═══ Information provided

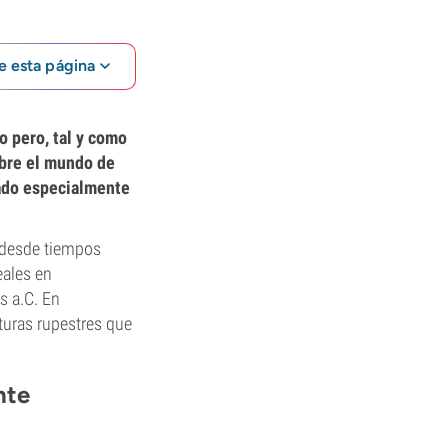
e esta página
o pero, tal y como
obre el mundo de
rado especialmente
 desde tiempos
eales en
s a.C. En
turas rupestres que
nte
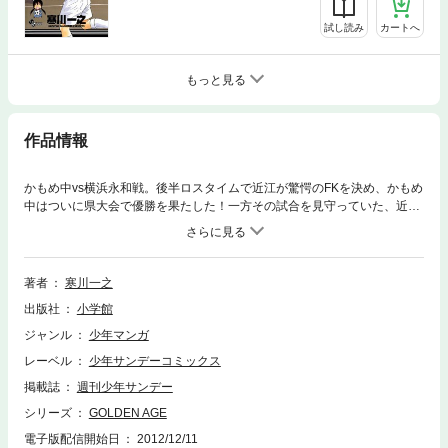
試し読み
カートへ
もっと見る
作品情報
かもめ中vs横浜永和戦。後半ロスタイムで近江が驚愕のFKを決め、かもめ
中はついに県大会で優勝を果たした！一方その試合を見守っていた、近江
の父で現役サッカー日本代表・秋月のもとに、ひとりの少年が話しかけ
る。「2年後、代表で史上最高のコンビプレーをしましょう」と豪語する1
4歳の少年…いったい何者？
著者
寒川一之
出版社
小学館
ジャンル
少年マンガ
レーベル
少年サンデーコミックス
掲載誌
週刊少年サンデー
シリーズ
GOLDEN AGE
電子版配信開始日
2012/12/11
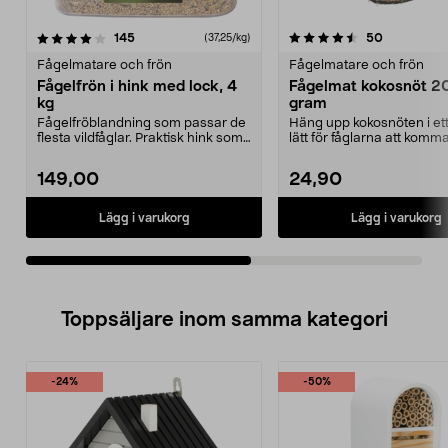
4.5av 5 stjärnor
recensioner
4.0av 5 stjärnor
recensione
145
50
(37,25/kg)
Fågelmatare och frön
Fågelmatare och frön
Fågelfrön i hink med lock, 4
Fågelmat kokosnöt 2
kg
gram
Fågelfröblandning som passar de
Häng upp kokosnöten i ett
flesta vildfåglar. Praktisk hink som
lätt för fåglarna att komma
räcker läng...
fågelmaten. Blan...
149,00
24,90
Lägg i varukorg
Lägg i varukorg
Toppsäljare inom samma kategori
-24%
-50%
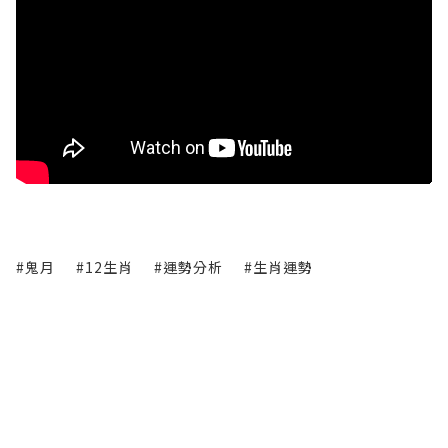
#鬼月
#12生肖
#運勢分析
#生肖運勢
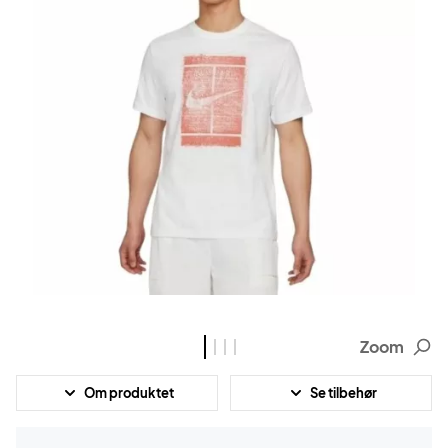
Zoom
Om produktet
Se tilbehør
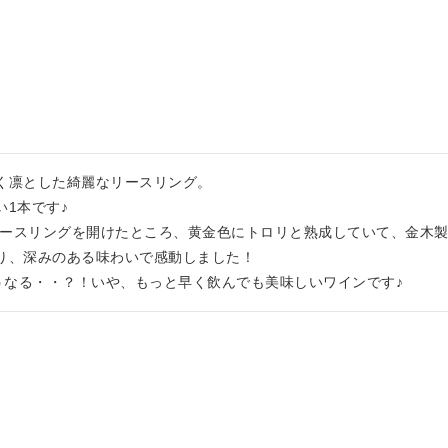
く凛とした綺麗なリースリング。

1本です♪

のリースリングを開けたところ、黄金色にトロリと熟成していて、金木
り、深みのある味わいで感動しました！

らそうなる・・？！いや、もっと早く飲んでも美味しいワインです♪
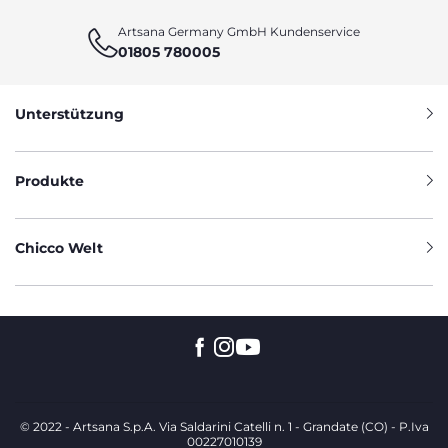
Artsana Germany GmbH Kundenservice
01805 780005
Unterstützung
Produkte
Chicco Welt
© 2022 - Artsana S.p.A. Via Saldarini Catelli n. 1 - Grandate (CO) - P.Iva
00227010139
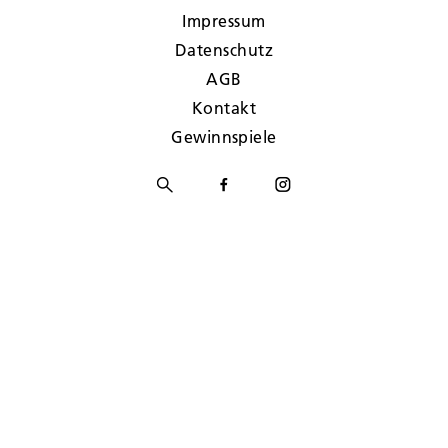
Impressum
Datenschutz
AGB
Kontakt
Gewinnspiele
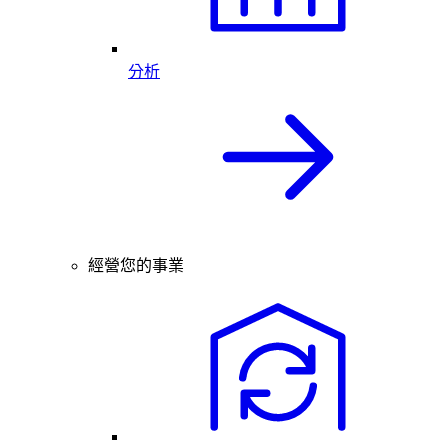
分析
經營您的事業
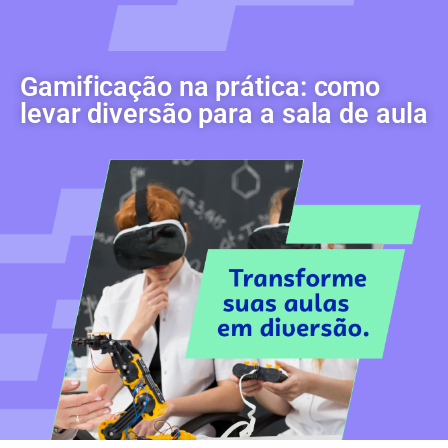
Gamificação na prática: como
levar diversão para a sala de aula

══════

**Exercise description**
Although the records include pictures, the copy should reproduce every line exactly and none of the pictures.

**Answer to this exercise**
e esta página
o pero, tal y como
obre el mundo de
rado especialmente
 desde tiempos
eales en
s a.C. En
turas rupestres que
nte
試し読み
カートへ
もっと見る
作品情報
かもめ中vs横浜永和戦。後半ロスタイムで近江が驚愕のFKを決め、かもめ
中はついに県大会で優勝を果たした！一方その試合を見守っていた、近江
の父で現役サッカー日本代表・秋月のもとに、ひとりの少年が話しかけ
る。「2年後、代表で史上最高のコンビプレーをしましょう」と豪語する1
4歳の少年…いったい何者？
著者
寒川一之
出版社
小学館
ジャンル
少年マンガ
レーベル
少年サンデーコミックス
掲載誌
週刊少年サンデー
シリーズ
GOLDEN AGE
電子版配信開始日
2012/12/11
4.5av 5 stjärnor
recensioner
4.0av 5 stjärnor
recensione
145
50
(37,25/kg)
Fågelmatare och frön
Fågelmatare och frön
Fågelfrön i hink med lock, 4
Fågelmat kokosnöt 2
kg
gram
Fågelfröblandning som passar de
Häng upp kokosnöten i ett
flesta vildfåglar. Praktisk hink som
lätt för fåglarna att komma
räcker läng...
fågelmaten. Blan...
149,00
24,90
Lägg i varukorg
Lägg i varukorg
Toppsäljare inom samma kategori
-24%
-50%
#鬼月
#12生肖
#運勢分析
#生肖運勢
Zoom
Om produktet
Se tilbehør
く凛とした綺麗なリースリング。

1本です♪

のリースリングを開けたところ、黄金色にトロリと熟成していて、金木
り、深みのある味わいで感動しました！

らそうなる・・？！いや、もっと早く飲んでも美味しいワインです♪
Artsana Germany GmbH Kundenservice
01805 780005
Unterstützung
Produkte
Chicco Welt
© 2022 - Artsana S.p.A. Via Saldarini Catelli n. 1 - Grandate (CO) - P.Iva
00227010139
Impressum
Datenschutz
AGB
Kontakt
Gewinnspiele
分析
經營您的事業
Gamificação na prática: como
levar diversão para a sala de aula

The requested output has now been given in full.